Those who are looking for a good investment fund, must choose from thousands. The majority of them, however, doesn’t have the right to exist, says Jeffrey Schumacher, analist at Morningstar Benelux. This is because many investment funds perform less well than a passive (and cheaper) alternative, like an ETF.
Therefore, it is important for investors to select only the best ones. Schumacher indicates three characteristics that distinguish positive funds from the poor ones. If you are composing an investment portfolio, then select funds that meet the following criteria.
1. An investment fund has low costs
The costs of an investment fund are crucial for achieving good returns. The costs of a fund come directly at the expense of the return.
The costs that come at the expense of the return, exist for a significant portion of the management fee. The size of this fees can differ significantly within the same type of funds. 0.5% difference per year seems negligible, but the compounded interest rate effect causes this difference to be significant in the longer term. Other costs that you have to account for include audit fees and marketing costs.
Together, these costs make up the current expenses, the price tag of a mutual fund. This is a percentage fee which is stated on the Key Investor Information, which can be found on the website of the fund provider. Although the percentage of ongoing charges is made up of a lot of cost components, there are also costs that are not covered. An example is a performance fee.

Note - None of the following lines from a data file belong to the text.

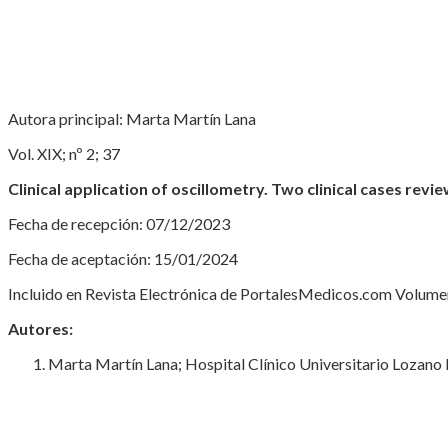
Autora principal: Marta Martín Lana
Vol. XIX; nº 2; 37
Clinical application of oscillometry. Two clinical cases revi
Fecha de recepción: 07/12/2023
Fecha de aceptación: 15/01/2024
Incluido en Revista Electrónica de PortalesMedicos.com Volumen 
Autores:
Marta Martín Lana; Hospital Clínico Universitario Lozano 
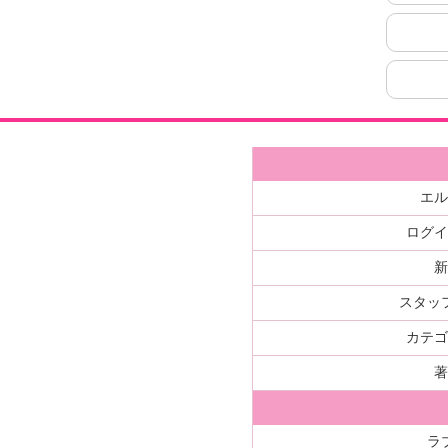
エ
ログ
スタッ
カテ
ラ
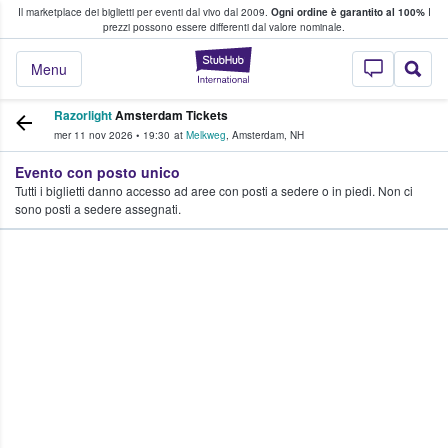
Il marketplace dei biglietti per eventi dal vivo dal 2009.
Ogni ordine è garantito al 100%
I
i fan comprano e vendono biglietti
prezzi possono essere differenti dal valore nominale.
StubHub - Dove i 
Menu
Razorlight
Amsterdam Tickets
mer 11 nov 2026
•
19:30
at
Melkweg
,
Amsterdam
,
NH
Evento con posto unico
Tutti i biglietti danno accesso ad aree con posti a sedere o in piedi. Non ci
sono posti a sedere assegnati.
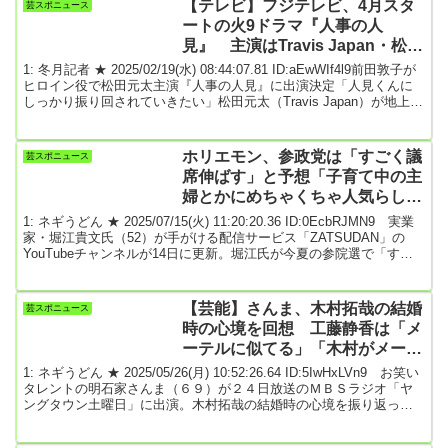
【テレビ】フジテレビ、4月スタ
芸スポニュース
いて歩いていました。男性は野田につきまといながら、歩きたばこ
ートの火9ドラマ『人事の人
やゴミのポイ捨てのほか、立ち...
見』 主演はTravis Japan・松田
元太、ヒロイン役は前田敦子に決
1: 冬月記者 ★ 2025/02/19(水) 08:44:07.81 ID:aEwWIf4l9前田敦子が
定！
ヒロイン役で松田元太主演『人事の人見』に出演決定「人見くんに
しっかり振り回されていきたい」松田元太（Travis Japan）が地上波
ドラマ単独初主演を務める火9ドラマ『人事の人見（じんじのひと
み）』（フジテレビ系 4月スタート 毎週火曜 午後9時～9時54
分）に、前田敦子の出演が決定した。本作は“人事部”に焦点を当て
ホリエモン、参政党は「すごく議
芸スポニュース
た、痛快オフィスエンターテインメント。古い熱血体質の残る大企
席伸ばす」と予想「子育て中の主
業を舞台に、お...
婦とかにめちゃくちゃ人気らし
い」
1: ネギうどん ★ 2025/07/15(火) 11:20:20.36 ID:0EcbRJMN9 実業
家・堀江貴文氏（52）が手がける配信サービス「ZATSUDAN」の
YouTubeチャンネルが14日に更新。堀江氏が今夏の参院選で「すご
く議席伸ばす」と思う政党について語る場面があった。脳科学者・
茂木健一郎氏とのトークで参院選の話題になると、堀江氏は「参政
党の勢いがすごいんですけど」と切り出し「子育て中の主婦とかに
【芸能】さんま、木村拓哉の結婚
芸スポニュース
めちゃくちゃ人気らしいですよ」と語る。また「国政政党の要件も
時の心境を回想 工藤静香は「メ
満たしたんで、テレビの...
ーテルに似てる」「木村がメーテ
ル大好きなのよ」
1: ネギうどん ★ 2025/05/26(月) 10:52:26.64 ID:5IwHxLVn9 お笑い
タレントの明石家さんま（６９）が２４日放送のＭＢＳラジオ「ヤ
ングタウン土曜日」に出演。木村拓哉の結婚時の心境を振り返っ
た。この日のゲストはアイドルグループ「つばきファクトリー」の
河西結心。河西が自己紹介を済ますと、さんまは「お前、工藤静香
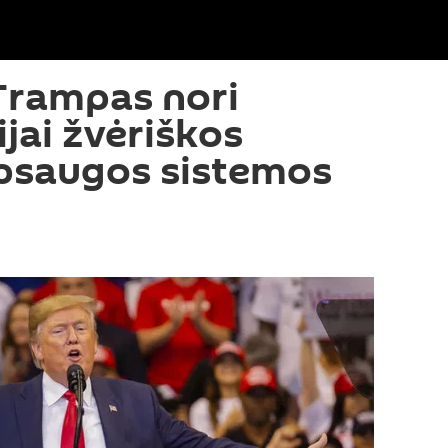
Trampas nori
ijai žvėriškos
apsaugos sistemos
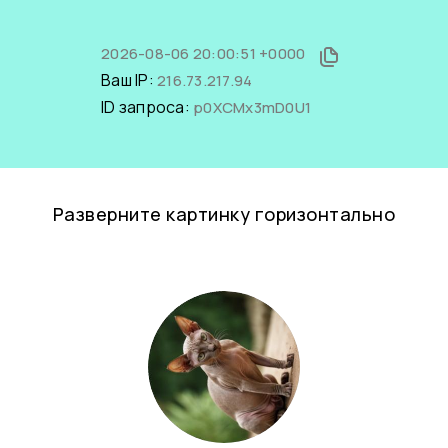
2026-08-06 20:00:51 +0000
Ваш IP:
216.73.217.94
ID запроса:
p0XCMx3mD0U1
Разверните картинку горизонтально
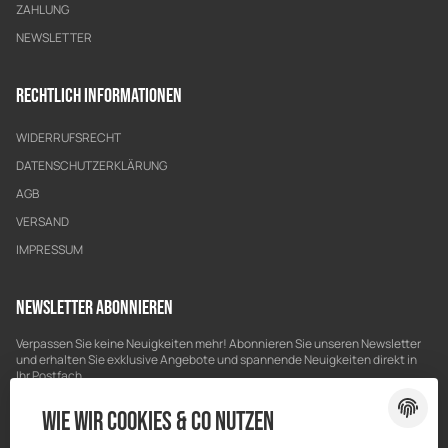
ZAHLUNG
NEWSLETTER
Rechtlich Informationen
WIDERRUFSRECHT
DATENSCHUTZERKLÄRUNG
AGB
VERSAND
IMPRESSUM
Newsletter Abonnieren
Verpassen Sie keine Neuigkeiten mehr! Abonnieren Sie unseren Newsletter
und erhalten Sie exklusive Angebote und spannende Neuigkeiten direkt in
Ihr Postfach.
Bitte senden Sie mir entsprechend Ihrer
Datenschutzerklärung
regelmäßig
Wie wir Cookies & Co nutzen
und jederzeit widerruflich Informationen zu Ihrem Produktsortiment per E-
Mail zu.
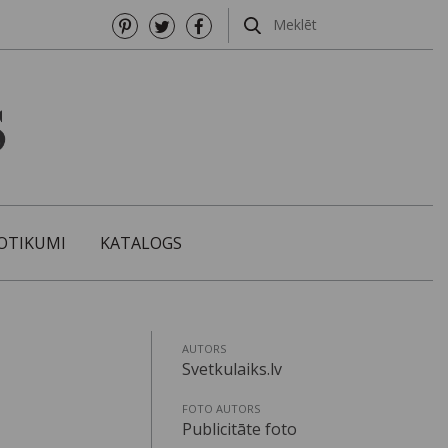
OTIKUMI
KATALOGS
AUTORS
Svetkulaiks.lv
FOTO AUTORS
Publicitāte foto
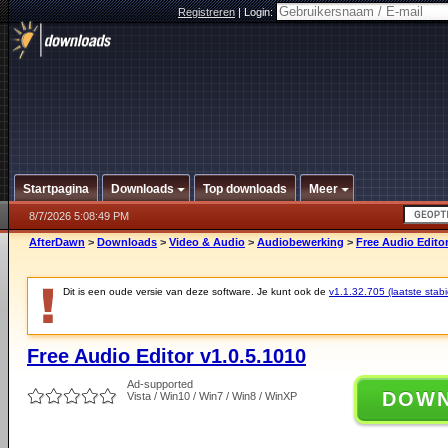
Registreren
|
Login:
Startpagina
Downloads
Top downloads
Meer
8/7/2026 5:08:49 PM
AfterDawn
>
Downloads
>
Video & Audio
>
Audiobewerking
>
Free Audio Editor
Dit is een oude versie van deze software. Je kunt ook de
v1.1.32.705 (laatste stabi
Free Audio Editor v1.0.5.1010
Ad-supported
DOW
Vista / Win10 / Win7 / Win8 / WinXP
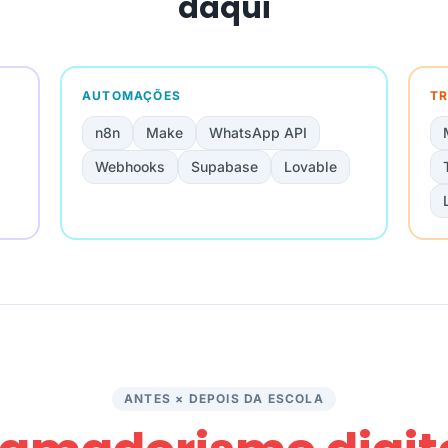
daqui
AUTOMAÇÕES
TR
n8n
Make
WhatsApp API
Webhooks
Supabase
Lovable
ANTES × DEPOIS DA ESCOLA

A final cost which should not be underestimated, but is not part of the current expenses, are the transaction costs a fund makes as a result of buying and selling of positions (such as equities) within the fund.
The higher the turnover rate of a portfolio, the higher the transaction costs of the fund. It is questionable at least whether this active trading actually yields something. What you know for sure is that the broker that executes the orders will make a lot of money. A high turnover rate can therefore limit the potential of a fund.

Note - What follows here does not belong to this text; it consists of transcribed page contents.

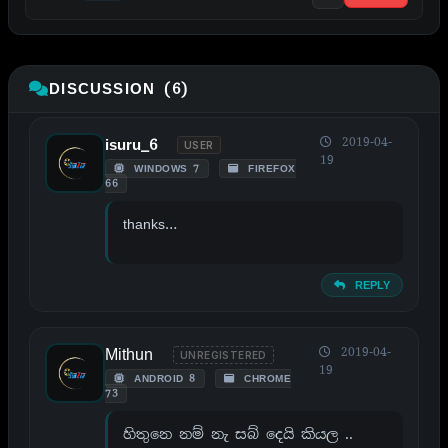
DISCUSSION (6)
2019-04-
isuru_6
USER
19
WINDOWS 7
FIREFOX
66
thanks…
REPLY
Mithun
2019-04-
UNREGISTERED
19
ANDROID 8
CHROME
73
හිතුනෙ නම් නැ සබ් දෙයි කියල ..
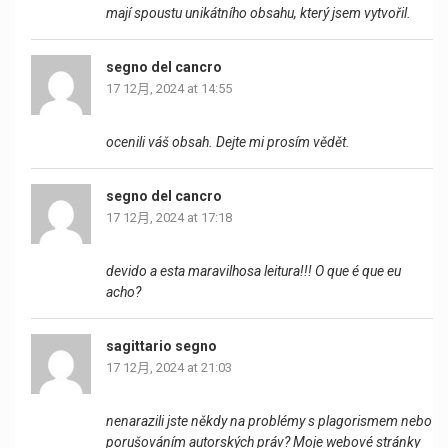
mají spoustu unikátního obsahu, který jsem vytvořil.
segno del cancro
17 12月, 2024 at 14:55
ocenili váš obsah. Dejte mi prosím vědět.
segno del cancro
17 12月, 2024 at 17:18
devido a esta maravilhosa leitura!!! O que é que eu
acho?
sagittario segno
17 12月, 2024 at 21:03
nenarazili jste někdy na problémy s plagorismem nebo
porušováním autorských práv? Moje webové stránky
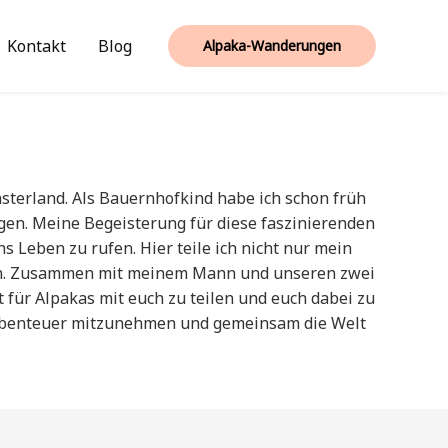
Kontakt
Blog
Alpaka-Wanderungen
sterland. Als Bauernhofkind habe ich schon früh
egen. Meine Begeisterung für diese faszinierenden
 Leben zu rufen. Hier teile ich nicht nur mein
len. Zusammen mit meinem Mann und unseren zwei
 für Alpakas mit euch zu teilen und euch dabei zu
a Abenteuer mitzunehmen und gemeinsam die Welt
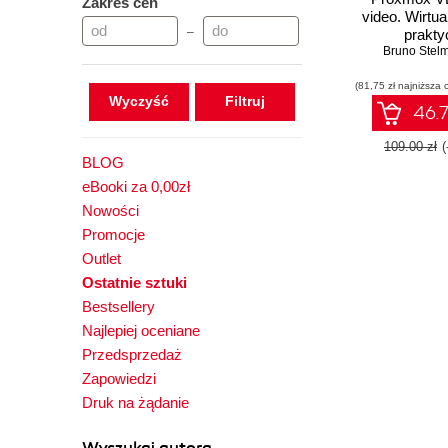
Zakres cen
video. Wirtua
–
prakty
Bruno Stel
(81,75 zł najniższa 
Wyczyść
46.7
109.00 zł
BLOG
eBooki za 0,00zł
Nowości
Promocje
Outlet
Ostatnie sztuki
Bestsellery
Najlepiej oceniane
Przedsprzedaż
Zapowiedzi
Druk na żądanie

2. The fund is actively managed
To outperform the benchmark a mutual fund must significantly deviate from the benchmark (e.g. an index, like the S&P500). This is called active management.

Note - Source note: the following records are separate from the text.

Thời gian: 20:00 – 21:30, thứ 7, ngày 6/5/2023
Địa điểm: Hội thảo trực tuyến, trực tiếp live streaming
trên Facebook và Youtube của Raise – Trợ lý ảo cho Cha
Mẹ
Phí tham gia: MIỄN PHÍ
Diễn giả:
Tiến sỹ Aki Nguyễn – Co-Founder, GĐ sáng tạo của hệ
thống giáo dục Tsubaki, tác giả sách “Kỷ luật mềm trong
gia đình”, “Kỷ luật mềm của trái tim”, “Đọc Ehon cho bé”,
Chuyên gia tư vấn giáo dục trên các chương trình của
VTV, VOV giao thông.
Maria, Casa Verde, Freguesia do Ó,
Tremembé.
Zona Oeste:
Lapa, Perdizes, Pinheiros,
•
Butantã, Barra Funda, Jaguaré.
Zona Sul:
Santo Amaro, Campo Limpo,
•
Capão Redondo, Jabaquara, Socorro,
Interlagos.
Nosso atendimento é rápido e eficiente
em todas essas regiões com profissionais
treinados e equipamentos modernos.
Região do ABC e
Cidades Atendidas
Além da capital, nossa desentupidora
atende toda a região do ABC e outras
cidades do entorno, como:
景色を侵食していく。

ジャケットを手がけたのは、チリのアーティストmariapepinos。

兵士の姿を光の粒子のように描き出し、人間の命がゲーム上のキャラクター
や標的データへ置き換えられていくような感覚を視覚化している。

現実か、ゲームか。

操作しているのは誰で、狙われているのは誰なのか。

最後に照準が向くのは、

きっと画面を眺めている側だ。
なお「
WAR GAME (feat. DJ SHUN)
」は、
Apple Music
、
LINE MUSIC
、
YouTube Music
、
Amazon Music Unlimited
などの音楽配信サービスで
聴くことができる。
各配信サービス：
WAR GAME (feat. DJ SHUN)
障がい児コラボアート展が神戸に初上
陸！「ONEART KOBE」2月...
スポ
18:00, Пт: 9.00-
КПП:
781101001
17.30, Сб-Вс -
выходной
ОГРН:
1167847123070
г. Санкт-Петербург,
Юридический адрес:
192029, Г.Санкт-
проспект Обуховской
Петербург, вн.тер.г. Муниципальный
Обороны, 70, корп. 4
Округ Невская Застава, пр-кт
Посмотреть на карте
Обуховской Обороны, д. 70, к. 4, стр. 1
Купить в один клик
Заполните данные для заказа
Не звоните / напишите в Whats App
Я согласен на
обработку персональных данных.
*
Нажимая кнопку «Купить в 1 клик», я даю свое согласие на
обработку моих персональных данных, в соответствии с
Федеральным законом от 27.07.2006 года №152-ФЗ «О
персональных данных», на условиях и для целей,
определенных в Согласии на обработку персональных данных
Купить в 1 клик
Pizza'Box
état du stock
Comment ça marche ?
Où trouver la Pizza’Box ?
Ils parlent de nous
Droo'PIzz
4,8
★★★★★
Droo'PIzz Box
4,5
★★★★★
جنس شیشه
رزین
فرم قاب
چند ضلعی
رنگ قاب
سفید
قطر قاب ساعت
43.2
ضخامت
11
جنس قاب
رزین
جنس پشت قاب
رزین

An administrator can actively manage the fund in various ways, Schumacher knows. He can select investments outside of the benchmark, but also give positions in the benchmark a different weight than they have in the benchmark. In addition, a fund may differ by region, sector, currency, investment style, and market capitalization allocation. These are all different dimensions of active management. The degree of deviation is important.
When a fund remains too close to the benchmark, there are fewer opportunities to beat it. A fund that charges the costs of an actively managed fund, but actually is very similar to the benchmark will have great difficulty to realize added value in the long term.
3. The fund manager is solid
Ultimately, it is the fund manager who determines how the portfolio is constructed. The manager (or management team) plays a key role in the ultimate success of your fund. Among others, the experience of the manager and the relevance of that experience are extremely important.
Administrators who have a long track record are preferred. Investors who have proven themselves in different market cycles. Stability in the management team and support are also crucial factors.
Finally, it is important that a manager does what he is appointed for, namely to invest the capital of the shareholders in the fund as good as possible. An administrator must be able to concentrate on investigating and selecting investments for his portfolio and spend his time on creating a solid portfolio.
Peripheral matters, such as marketing talks and appearing at events should be kept to a minimum. If your fund manager is constantly manoeuvring in the spotlight, you should ask yourself how much time he is actually dealing with the management of the fund. A good fund with a strong track record sells itself, there’s no need for extensive marketing campaigns and certainly not by someone who should actually be putting his time and effort into the active management of the portfolio.